Please copy exactly the lines from the top of the data through the line containing "Discussions", and nothing else.

■ ■ ■

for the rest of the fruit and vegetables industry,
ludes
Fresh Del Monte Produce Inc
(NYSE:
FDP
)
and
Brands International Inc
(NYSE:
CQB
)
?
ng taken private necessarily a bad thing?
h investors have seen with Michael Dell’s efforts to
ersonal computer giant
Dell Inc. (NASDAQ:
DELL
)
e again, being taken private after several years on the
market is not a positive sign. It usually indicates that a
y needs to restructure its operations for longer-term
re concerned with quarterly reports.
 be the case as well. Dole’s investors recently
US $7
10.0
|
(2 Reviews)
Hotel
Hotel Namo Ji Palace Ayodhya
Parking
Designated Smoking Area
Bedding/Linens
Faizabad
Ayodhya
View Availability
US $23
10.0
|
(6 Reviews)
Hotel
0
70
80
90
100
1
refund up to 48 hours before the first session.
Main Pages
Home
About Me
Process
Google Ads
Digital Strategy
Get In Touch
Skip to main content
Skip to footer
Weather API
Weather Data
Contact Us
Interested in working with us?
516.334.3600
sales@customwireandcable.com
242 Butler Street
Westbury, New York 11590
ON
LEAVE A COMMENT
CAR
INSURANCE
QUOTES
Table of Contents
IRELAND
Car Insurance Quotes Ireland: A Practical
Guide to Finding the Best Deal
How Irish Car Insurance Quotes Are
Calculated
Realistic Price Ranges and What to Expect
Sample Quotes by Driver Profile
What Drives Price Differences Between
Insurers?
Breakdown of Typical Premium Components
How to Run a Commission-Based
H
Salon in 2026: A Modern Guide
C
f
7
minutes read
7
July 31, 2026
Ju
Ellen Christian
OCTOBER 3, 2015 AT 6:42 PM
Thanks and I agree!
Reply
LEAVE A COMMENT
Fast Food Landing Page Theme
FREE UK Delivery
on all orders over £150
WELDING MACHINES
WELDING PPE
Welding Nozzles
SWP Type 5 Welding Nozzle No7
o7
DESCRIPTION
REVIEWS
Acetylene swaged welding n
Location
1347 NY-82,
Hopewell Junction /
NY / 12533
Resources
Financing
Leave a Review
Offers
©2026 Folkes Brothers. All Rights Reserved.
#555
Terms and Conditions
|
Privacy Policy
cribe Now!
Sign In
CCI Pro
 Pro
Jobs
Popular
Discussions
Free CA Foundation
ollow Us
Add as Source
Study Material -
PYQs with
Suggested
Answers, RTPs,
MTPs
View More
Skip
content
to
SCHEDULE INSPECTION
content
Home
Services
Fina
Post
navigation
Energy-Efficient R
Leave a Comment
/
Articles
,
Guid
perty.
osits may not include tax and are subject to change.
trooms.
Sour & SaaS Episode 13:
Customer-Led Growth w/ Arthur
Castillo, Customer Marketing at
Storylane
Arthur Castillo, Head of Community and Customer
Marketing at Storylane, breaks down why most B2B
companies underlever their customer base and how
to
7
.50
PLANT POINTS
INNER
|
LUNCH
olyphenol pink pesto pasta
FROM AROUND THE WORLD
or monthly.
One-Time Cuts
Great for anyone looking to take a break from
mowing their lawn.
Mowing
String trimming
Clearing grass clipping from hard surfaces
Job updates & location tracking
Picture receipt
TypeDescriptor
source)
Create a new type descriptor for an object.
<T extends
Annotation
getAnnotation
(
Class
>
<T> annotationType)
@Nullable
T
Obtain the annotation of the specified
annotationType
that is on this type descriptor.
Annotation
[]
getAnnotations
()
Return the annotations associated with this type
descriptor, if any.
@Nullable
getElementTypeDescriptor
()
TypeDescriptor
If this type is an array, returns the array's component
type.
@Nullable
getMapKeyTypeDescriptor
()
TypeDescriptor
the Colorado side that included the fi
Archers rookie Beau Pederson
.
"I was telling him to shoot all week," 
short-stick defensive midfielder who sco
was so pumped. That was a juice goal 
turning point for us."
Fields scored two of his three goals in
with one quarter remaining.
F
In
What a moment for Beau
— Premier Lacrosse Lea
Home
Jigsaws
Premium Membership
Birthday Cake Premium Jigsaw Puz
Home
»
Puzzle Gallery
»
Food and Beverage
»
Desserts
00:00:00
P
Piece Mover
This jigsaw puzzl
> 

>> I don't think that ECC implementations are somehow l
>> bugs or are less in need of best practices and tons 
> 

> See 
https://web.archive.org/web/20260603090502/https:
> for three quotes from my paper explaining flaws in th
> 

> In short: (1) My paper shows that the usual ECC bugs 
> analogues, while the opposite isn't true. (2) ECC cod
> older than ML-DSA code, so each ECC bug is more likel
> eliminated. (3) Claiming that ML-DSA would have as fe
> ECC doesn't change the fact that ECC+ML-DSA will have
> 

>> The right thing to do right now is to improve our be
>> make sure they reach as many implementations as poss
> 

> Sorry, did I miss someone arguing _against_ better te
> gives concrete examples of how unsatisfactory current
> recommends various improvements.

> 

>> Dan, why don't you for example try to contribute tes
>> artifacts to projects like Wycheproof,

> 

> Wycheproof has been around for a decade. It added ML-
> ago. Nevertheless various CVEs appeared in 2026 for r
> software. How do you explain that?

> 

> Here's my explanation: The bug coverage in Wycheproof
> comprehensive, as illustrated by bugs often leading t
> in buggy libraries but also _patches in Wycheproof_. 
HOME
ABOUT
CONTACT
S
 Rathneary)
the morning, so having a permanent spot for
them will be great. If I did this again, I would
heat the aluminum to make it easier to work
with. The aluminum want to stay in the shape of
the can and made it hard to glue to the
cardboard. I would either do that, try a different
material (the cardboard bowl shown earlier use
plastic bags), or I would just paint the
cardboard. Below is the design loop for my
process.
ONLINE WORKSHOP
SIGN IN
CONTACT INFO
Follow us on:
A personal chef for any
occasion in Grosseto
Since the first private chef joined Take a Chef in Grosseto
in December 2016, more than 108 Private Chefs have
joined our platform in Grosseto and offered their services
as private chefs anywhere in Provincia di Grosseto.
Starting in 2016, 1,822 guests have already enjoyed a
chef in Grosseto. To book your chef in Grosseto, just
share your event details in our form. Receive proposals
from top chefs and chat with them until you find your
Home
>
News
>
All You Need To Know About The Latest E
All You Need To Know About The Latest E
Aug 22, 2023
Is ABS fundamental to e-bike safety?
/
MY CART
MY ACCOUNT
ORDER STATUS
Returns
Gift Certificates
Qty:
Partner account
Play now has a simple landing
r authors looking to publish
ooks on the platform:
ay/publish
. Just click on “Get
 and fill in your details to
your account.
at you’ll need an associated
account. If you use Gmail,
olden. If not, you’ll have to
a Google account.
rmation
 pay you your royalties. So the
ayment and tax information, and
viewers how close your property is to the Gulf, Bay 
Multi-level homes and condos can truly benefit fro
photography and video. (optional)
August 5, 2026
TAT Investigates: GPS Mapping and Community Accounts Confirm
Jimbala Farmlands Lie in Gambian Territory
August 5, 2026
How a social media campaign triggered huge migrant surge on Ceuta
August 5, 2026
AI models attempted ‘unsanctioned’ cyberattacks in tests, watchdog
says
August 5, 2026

■ ■ ■

- [Task response]:
for the rest of the fruit and vegetables industry,
ludes
Fresh Del Monte Produce Inc
(NYSE:
FDP
)
and
Brands International Inc
(NYSE:
CQB
)
?
ng taken private necessarily a bad thing?
h investors have seen with Michael Dell’s efforts to
ersonal computer giant
Dell Inc. (NASDAQ:
DELL
)
e again, being taken private after several years on the
market is not a positive sign. It usually indicates that a
y needs to restructure its operations for longer-term
re concerned with quarterly reports.
 be the case as well. Dole’s investors recently
US $7
10.0
|
(2 Reviews)
Hotel
Hotel Namo Ji Palace Ayodhya
Parking
Designated Smoking Area
Bedding/Linens
Faizabad
Ayodhya
View Availability
US $23
10.0
|
(6 Reviews)
Hotel
0
70
80
90
100
1
refund up to 48 hours before the first session.
Main Pages
Home
About Me
Process
Google Ads
Digital Strategy
Get In Touch
Skip to main content
Skip to footer
Weather API
Weather Data
Contact Us
Interested in working with us?
516.334.3600
sales@customwireandcable.com
242 Butler Street
Westbury, New York 11590
ON
LEAVE A COMMENT
CAR
INSURANCE
QUOTES
Table of Contents
IRELAND
Car Insurance Quotes Ireland: A Practical
Guide to Finding the Best Deal
How Irish Car Insurance Quotes Are
Calculated
Realistic Price Ranges and What to Expect
Sample Quotes by Driver Profile
What Drives Price Differences Between
Insurers?
Breakdown of Typical Premium Components
How to Run a Commission-Based
H
Salon in 2026: A Modern Guide
C
f
7
minutes read
7
July 31, 2026
Ju
Ellen Christian
OCTOBER 3, 2015 AT 6:42 PM
Thanks and I agree!
Reply
LEAVE A COMMENT
Fast Food Landing Page Theme
FREE UK Delivery
on all orders over £150
WELDING MACHINES
WELDING PPE
Welding Nozzles
SWP Type 5 Welding Nozzle No7
o7
DESCRIPTION
REVIEWS
Acetylene swaged welding n
Location
1347 NY-82,
Hopewell Junction /
NY / 12533
Resources
Financing
Leave a Review
Offers
©2026 Folkes Brothers. All Rights Reserved.
#555
Terms and Conditions
|
Privacy Policy
cribe Now!
Sign In
CCI Pro
 Pro
Jobs
Popular
Discussions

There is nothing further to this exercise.